Le cyber de Vergeltung détient toutes les caractéristiques du cyber « à la russe » ou slave. Il s’agit d’un ensemble majoritairement porté sur l’électronique et le côté rythmé des compositions, à l’instar d’Illidiance ou de Neurotech pour ne citer qu’eux. Bien dynamique, sans temps mort et résolument technologique, la musique des Russes a de quoi en désarçonner plus d’un, non seulement par l’utilisation à outrance d’éléments cybernetico-électroniques et d’une batterie nerveuse très prononcée.

Ainsi, l’entremêlement de ces différentes choses rend le metal de Vergeltung très particulier et assez difficile d’accès. Complètement barré, brouillon aux premiers abords, ce cyber a le mérite de sortir des sentiers battus et d’éviter le rapprochement avec le djent, comme on en voit beaucoup ces temps-ci. Toutefois, son réel point noir reste le côté « irréfléchi », si bien que souvent, on a l’impression que tout a été composé au hasard, comme un délire personnel entre potes.

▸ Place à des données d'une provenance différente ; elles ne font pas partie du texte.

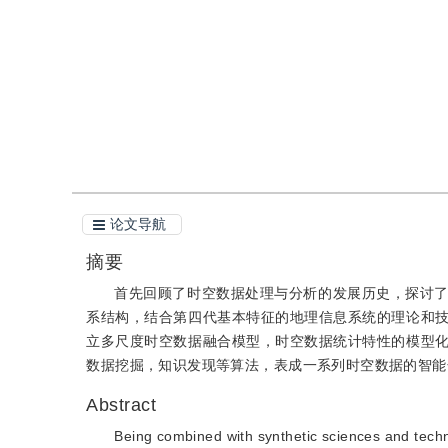
引用
阅读全文PDF
论文导航
摘要
首先回顾了时空数据处理与分析的发展历史，探讨
系结构，结合第四代基本特征的地理信息系统的理论和
立多尺度时空数据融合模型，时空数据统计特性的模型
数据挖掘，知识发现等算法，表成一系列时空数据的智能
Abstract
Being combined with synthetic sciences and techn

Et pourtant, il y a un fil conducteur : la Guerre Froide. Si « System Overload » mettait en place ce concept, « Exploration of Space » le poursuit en mettant en valeur l’aspect technologique et futuriste. Ici, on est en pleine construction des machines, on assiste in vivo aux progrès de l’homme et à ce qui le mènera à sa perte. Ainsi, les débuts de l’album restent quelque peu énergiques et très positifs avec cette fois-ci l’intégration permanente de voix. Ces dernières peuvent être, à la fois, dénuées d’âme mais aussi synthétiques voire robotiques, quasiment à la Daft Punk (« Exploration of Space », « In Russland Geboren »), soutenues par des riffs tranchants. Les ambiances sont de la partie, avec en général un ton froid et archi synthétique. Les bidouilles électroniques sont réellement omniprésentes, et ce, sous n’importe quelle forme, que ce soit sur « Transmission » ou le déjanté « The Survivor ». Ce n’est même pas de la « musique » faite par des humains.

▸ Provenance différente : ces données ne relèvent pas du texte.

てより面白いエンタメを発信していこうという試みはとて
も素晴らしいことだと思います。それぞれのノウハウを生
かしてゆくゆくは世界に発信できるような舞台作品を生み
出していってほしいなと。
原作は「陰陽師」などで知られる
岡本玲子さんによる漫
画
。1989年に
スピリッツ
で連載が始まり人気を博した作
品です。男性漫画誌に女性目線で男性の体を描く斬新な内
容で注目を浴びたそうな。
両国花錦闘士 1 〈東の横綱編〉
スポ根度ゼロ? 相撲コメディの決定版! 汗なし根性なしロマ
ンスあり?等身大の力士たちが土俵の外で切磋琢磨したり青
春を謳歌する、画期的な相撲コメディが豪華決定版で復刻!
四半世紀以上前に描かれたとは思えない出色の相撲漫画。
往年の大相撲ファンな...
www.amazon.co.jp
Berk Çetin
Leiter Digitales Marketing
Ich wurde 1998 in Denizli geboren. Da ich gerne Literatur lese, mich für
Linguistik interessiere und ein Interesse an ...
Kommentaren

La moitié de l’album annonce un déclin dans la conquête de l’espace et ce désir d’aller encore plus loin dans les recherches technologiques. On assiste donc à un assombrissement des ambiances, mais pas à une chute d’intensité pour autant. On retrouve toujours ce rythme très rapide, ce côté cadencé dans les riffs et la batterie, et l’alternance des vocaux.

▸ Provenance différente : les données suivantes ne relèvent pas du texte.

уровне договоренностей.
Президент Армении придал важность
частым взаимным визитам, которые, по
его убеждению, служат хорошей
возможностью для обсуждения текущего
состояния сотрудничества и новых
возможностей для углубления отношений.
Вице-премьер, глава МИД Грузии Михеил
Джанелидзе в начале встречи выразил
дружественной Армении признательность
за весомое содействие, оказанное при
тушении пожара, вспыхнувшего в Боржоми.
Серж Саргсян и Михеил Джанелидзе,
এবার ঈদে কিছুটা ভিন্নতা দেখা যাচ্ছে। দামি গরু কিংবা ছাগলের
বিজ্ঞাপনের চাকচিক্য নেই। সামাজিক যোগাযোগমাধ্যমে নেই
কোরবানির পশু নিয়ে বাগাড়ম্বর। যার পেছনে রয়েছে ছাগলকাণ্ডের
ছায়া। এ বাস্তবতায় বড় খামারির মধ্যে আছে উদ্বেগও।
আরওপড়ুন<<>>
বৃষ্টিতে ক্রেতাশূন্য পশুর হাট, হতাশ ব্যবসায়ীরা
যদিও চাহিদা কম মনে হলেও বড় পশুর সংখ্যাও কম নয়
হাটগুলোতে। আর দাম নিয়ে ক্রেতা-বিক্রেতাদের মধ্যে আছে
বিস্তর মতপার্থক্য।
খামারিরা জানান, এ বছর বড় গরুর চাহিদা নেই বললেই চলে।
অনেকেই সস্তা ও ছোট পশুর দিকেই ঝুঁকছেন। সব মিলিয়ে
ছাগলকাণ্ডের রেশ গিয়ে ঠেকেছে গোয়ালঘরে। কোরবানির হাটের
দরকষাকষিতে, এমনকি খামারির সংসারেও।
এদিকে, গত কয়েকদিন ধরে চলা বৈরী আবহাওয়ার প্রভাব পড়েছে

Ce qu’on peut vite regretter, c’est la ressemblance des compositions. Ces dernières sont quasiment construites de la même manière, si bien qu’à la longue, il n’y a même plus de surprise. Les éléments burlesques reviennent régulièrement, ainsi que certains types de riffs et certaines rythmiques, comme « The Pulse of Universe » qu’on pourrait facilement placer à la place d’un autre titre.

La fin de l’album reste, quant à elle, plus intéressante. Les claviers, bien que parfois casse-oreille, proposent de nouvelles sonorités, que ce soit un fond d’ambiance, des choeurs ou des touches légèrement symphoniques (« Your Choice », « MKC »). D’ailleurs, on retrouve les petites touches black retrouvées sur le « System Overload » avec les atmosphères sombres, les blasts et les riffs qui vont bien avec, ainsi qu’une sirène, en guise d’alarme.

Il ne s’agit pas ici d’un cyber metal décharné et très froid, mais plus d’un cyber très expérimental dont l’utilisation inhumaine de la batterie, le côté tordu des claviers et la robotisation des voix apportent un plus. Toutefois, ce qui pêche vraiment, c’est l’amas conséquent d’innombrables éléments qui rendent parfois la musique de Vergeltung indigeste. En dépit d’une production aux Tower Studios (Devin Townsend, Veils Of Perception, Hypno5e) tout à fait correcte, les Russes livrent un album sympathique, moderne et barré, mais qui aura beaucoup de mal à faire des adeptes, du fait de son côté confus.